People who subscribe on embraceagiantspirit.com:
When a subscription is entered we collect the personal information of the applicant. This information is used for the delivery of the service requested and for subsequent Tourism NI monitoring and reporting. When we receive a subscription request, we will notify all those persons involved that we have received their application and that we are processing their personal information for that purpose only. We will not share or use the supplied personal information for the purposes of direct marketing without your explicit consent. Where you have given consent you can withdraw it at any time.
Tourism NI will publish aggregated anonymised data on its performance on its website. We will keep personal information contained in application files in line with our retention policy. This means that information relating to subscribers will be retained for a minimum of 5 years. It will be retained in a secure environment and access to it will be restricted.
Securing your information
When you give us personal information, we take steps to ensure that it’s treated securely. All information submitted to our websites is encrypted. When you are on a secure page, a lock icon will appear on the top of web browsers such as Microsoft Edge and Google Chrome.

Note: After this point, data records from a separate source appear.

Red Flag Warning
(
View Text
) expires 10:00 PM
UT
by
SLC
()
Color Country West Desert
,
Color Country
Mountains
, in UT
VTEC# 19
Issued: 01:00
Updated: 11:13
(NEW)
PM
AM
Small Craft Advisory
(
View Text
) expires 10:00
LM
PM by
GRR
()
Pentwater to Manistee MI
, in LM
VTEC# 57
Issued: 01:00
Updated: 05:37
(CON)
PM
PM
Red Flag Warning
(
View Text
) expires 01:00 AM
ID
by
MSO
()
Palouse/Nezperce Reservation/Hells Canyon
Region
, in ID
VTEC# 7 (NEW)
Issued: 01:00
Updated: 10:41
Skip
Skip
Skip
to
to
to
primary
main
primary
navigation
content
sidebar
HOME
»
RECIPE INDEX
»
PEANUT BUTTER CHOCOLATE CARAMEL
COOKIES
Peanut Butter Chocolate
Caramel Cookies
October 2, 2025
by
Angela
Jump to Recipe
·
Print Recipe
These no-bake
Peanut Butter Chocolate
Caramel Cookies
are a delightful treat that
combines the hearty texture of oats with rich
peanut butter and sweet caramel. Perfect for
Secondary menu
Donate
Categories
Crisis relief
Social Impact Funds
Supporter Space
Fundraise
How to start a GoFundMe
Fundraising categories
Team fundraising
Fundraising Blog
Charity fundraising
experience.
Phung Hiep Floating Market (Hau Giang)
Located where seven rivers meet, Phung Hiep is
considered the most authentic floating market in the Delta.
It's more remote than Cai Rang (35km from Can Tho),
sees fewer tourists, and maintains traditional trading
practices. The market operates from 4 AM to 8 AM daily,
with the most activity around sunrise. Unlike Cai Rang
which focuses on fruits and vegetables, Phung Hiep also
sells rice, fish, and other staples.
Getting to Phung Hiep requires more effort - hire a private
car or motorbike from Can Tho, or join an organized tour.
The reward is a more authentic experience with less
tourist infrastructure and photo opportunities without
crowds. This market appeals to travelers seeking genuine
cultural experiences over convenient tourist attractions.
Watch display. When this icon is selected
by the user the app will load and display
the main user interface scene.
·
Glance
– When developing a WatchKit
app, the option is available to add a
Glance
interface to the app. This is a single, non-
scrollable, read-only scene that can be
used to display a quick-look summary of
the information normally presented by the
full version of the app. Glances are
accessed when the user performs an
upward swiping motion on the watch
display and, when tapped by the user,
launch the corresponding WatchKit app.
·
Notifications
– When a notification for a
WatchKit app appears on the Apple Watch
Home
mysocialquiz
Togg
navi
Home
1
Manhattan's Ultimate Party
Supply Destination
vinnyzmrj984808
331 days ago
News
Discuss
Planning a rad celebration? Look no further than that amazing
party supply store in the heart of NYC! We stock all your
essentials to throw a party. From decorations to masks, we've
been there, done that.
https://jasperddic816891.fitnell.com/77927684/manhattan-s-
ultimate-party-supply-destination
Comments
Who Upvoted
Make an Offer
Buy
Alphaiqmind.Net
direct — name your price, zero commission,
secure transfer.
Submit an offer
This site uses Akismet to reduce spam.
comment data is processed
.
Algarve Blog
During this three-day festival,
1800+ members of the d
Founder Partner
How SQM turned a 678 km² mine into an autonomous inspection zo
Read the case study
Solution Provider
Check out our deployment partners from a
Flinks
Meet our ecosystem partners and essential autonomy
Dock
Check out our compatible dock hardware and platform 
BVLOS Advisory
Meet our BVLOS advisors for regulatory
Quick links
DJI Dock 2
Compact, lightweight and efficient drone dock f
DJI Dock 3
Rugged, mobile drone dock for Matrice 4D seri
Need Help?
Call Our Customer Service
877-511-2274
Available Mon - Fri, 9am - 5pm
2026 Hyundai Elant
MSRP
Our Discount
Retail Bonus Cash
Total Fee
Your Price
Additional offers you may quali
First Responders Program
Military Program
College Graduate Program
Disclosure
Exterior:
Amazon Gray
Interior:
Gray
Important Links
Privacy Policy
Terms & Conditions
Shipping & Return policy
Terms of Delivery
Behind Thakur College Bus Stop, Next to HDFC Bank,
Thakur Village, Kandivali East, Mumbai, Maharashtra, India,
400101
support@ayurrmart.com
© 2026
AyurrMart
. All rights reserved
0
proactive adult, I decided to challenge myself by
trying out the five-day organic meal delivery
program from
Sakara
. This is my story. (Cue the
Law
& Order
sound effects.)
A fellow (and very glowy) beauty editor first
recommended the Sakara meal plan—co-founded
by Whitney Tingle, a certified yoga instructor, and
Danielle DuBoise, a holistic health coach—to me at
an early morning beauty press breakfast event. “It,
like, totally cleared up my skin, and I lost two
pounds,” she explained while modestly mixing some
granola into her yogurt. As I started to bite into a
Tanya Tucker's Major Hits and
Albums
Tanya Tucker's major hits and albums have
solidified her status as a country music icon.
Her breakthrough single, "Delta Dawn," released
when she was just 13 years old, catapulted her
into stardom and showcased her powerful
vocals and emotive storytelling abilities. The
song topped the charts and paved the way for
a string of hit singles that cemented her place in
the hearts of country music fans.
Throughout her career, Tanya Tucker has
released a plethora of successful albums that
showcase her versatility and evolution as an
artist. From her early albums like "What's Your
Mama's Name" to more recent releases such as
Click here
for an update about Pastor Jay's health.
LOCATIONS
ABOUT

Non-sensitive details (your email address etc.) are transmitted normally over the Internet, and this can never be guaranteed to be 100% secure. As a result, while we strive to protect your personal information, we cannot guarantee the security of any information you transmit to us, and you do so at your own risk. Once we receive your information, we make our best effort to ensure its security on our systems. Where we have given (or where you have chosen) a password which enables you to access certain parts of our websites, you are responsible for keeping this password confidential. We ask you not to share your password with anyone.
16 or Under
We are concerned to protect the privacy of children aged 16 or under. If you are aged 16 or under‚ please get your parent/guardian's permission beforehand whenever you provide us with personal information.
Transferring your information outside of Europe
As part of the services offered to you through this website, the information, which you provide to us, may be transferred to countries outside the European Union (“EU”). By way of example, this may happen if any of our servers are from time to time located in a country outside of the EU. These countries may not have similar data protection laws to the UK. By submitting your personal data, you’re agreeing to this transfer, storing or processing. If we transfer your information outside of the EU in this way, we will take steps to ensure that appropriate security measures are taken with the aim of ensuring that your privacy rights continue to be protected as outlined in this Policy.
If you use our services while you are outside the EU, your information may be transferred outside the EU in order to provide you with those services.
Review of this Policy
We keep this Policy under regular review. This Policy was last updated in September 2019.